The 1200+ is way above the 600L as you would expect, but for some reason I thought it would even be brighter. Perhaps the earlier comments about it being underdriven to maximize battery life are the limitations. I ran the 1200+ on low during climbing and high on decents, despite being reasonably warm, the light stayed cool - warm, so the larger fins appear to be doing there job of keeping the light cool.

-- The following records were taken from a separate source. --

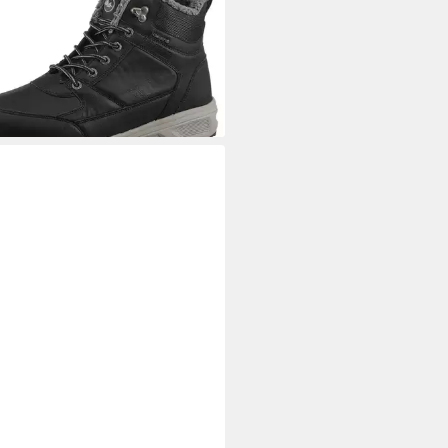
-Membrane
3,02 €
UVP
79,99 €
%
 NORTH FACE
M STORM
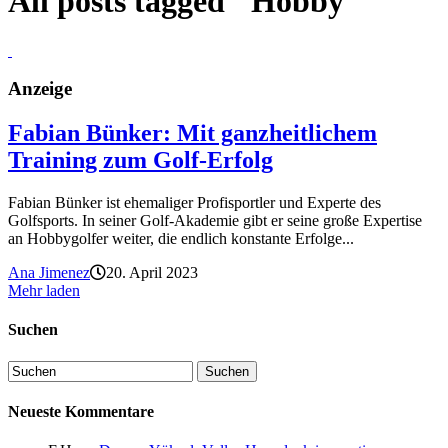
All posts tagged "Hobby"
Anzeige
Fabian Bünker: Mit ganzheitlichem
Training zum Golf-Erfolg
Fabian Bünker ist ehemaliger Profisportler und Experte des
Golfsports. In seiner Golf-Akademie gibt er seine große Expertise
an Hobbygolfer weiter, die endlich konstante Erfolge...
Ana Jimenez
20. April 2023
Mehr laden
Suchen
Neueste Kommentare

My only complaint the the bar mount. Yes it works, it is easy to attach or detach. The problem is that I run a handle bar with a fair amount of rise. Regardless if I run close to the stem or close to the shifter the light is angled. Not certain if this is reducing the amount of light being aimed where I want it or is just more of an annoyance.

I didn't try the helmet mount as I already had my 400L mounted on the helmet. Perhaps next up is a try with the 1200+ on the helmet and the 600L on the bars?

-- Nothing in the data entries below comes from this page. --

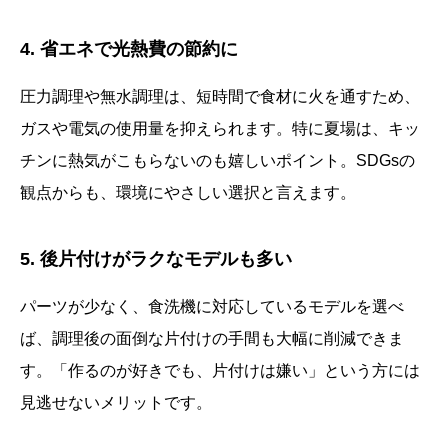
4. 省エネで光熱費の節約に
圧力調理や無水調理は、短時間で食材に火を通すため、
ガスや電気の使用量を抑えられます。特に夏場は、キッ
チンに熱気がこもらないのも嬉しいポイント。SDGsの
観点からも、環境にやさしい選択と言えます。
5. 後片付けがラクなモデルも多い
パーツが少なく、食洗機に対応しているモデルを選べ
ば、調理後の面倒な片付けの手間も大幅に削減できま
す。「作るのが好きでも、片付けは嫌い」という方には
見逃せないメリットです。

And lastly no beam shot pictures. I did try a couple of shots in my backyard but they were completely crap. My lack of camera skills combined with a camera that will not run fully manual is to blame. Will try again but don't hold your breathe.

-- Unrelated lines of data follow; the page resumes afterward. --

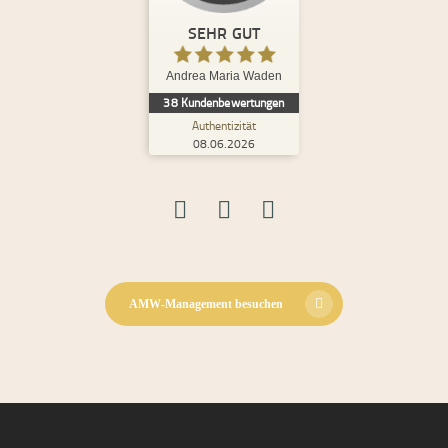
ProvenExpert.com
5,00
/
4,98
SEHR GUT
8
30
Andrea Maria Waden
2
Bewertungen von
Bewertungen auf
38
Kundenbewertungen
anderen Quellen
ProvenExpert.com
Authentizität
08.06.2026
Blick aufs ProvenExpert-Profil werfen
08.06.2026
S.
5,00
Ich habe bereits bei mehreren und sehr
unterschiedlichen Themen mit Andrea
zusammengearbeitet und tue dies i...
AMW-Management besuchen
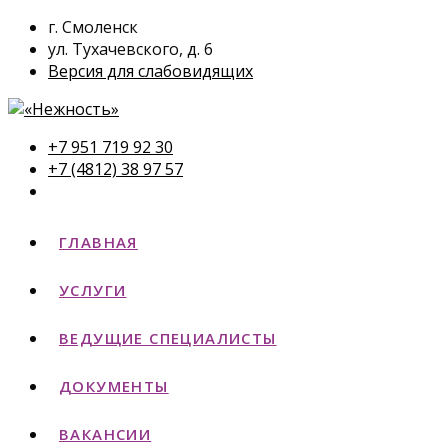
г. Смоленск
ул. Тухачевского, д. 6
Версия для слабовидящих
+7 951 719 92 30
+7 (4812) 38 97 57
ГЛАВНАЯ
УСЛУГИ
ВЕДУЩИЕ СПЕЦИАЛИСТЫ
ДОКУМЕНТЫ
ВАКАНСИИ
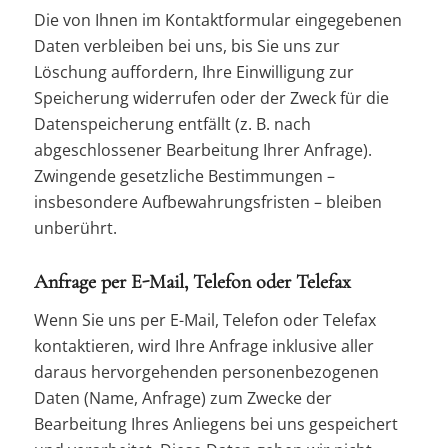
Die von Ihnen im Kontaktformular eingegebenen
Daten verbleiben bei uns, bis Sie uns zur
Löschung auffordern, Ihre Einwilligung zur
Speicherung widerrufen oder der Zweck für die
Datenspeicherung entfällt (z. B. nach
abgeschlossener Bearbeitung Ihrer Anfrage).
Zwingende gesetzliche Bestimmungen –
insbesondere Aufbewahrungsfristen – bleiben
unberührt.
Anfrage per E-Mail, Telefon oder Telefax
Wenn Sie uns per E-Mail, Telefon oder Telefax
kontaktieren, wird Ihre Anfrage inklusive aller
daraus hervorgehenden personenbezogenen
Daten (Name, Anfrage) zum Zwecke der
Bearbeitung Ihres Anliegens bei uns gespeichert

Oh yah one final note, the light is wicked for commuting as well. One of the flash modes appears to cycle between low and high power, so you always have a beam on the road for illumination, but then it flashes to high to really alert anyone around you. Even the cars notice, which is the point, right.


----------



## eyeballs19 (Jan 17, 2007)

I just got a 1200+ and wanted to share some observations. I have way too many lights (a sickness, plus my eyes struggle at night) so I have some perspective.

The 1200+ has a perfectly smooth beam. No hot spots, just even and wide and bright. It is a little warmer in color than my other Dinotte lights. But the light quality is stunning. A true flood. The 1200L has more throw, and a more pronounced bright center spot, but narrower (I thought the 1200L had a wide beam...until I got the 1200+)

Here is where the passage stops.